** AIM OF THE EXERCISE **
The answer must be an exact copy of the lines from the one containing "История РДУМ" through the final line of the material, both included, and nothing else.

** THE DATA **
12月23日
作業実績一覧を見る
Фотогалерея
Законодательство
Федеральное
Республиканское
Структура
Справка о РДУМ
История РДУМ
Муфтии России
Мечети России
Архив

** REPLY TO THE EXERCISE **
История РДУМ
Муфтии России
Мечети России
Архив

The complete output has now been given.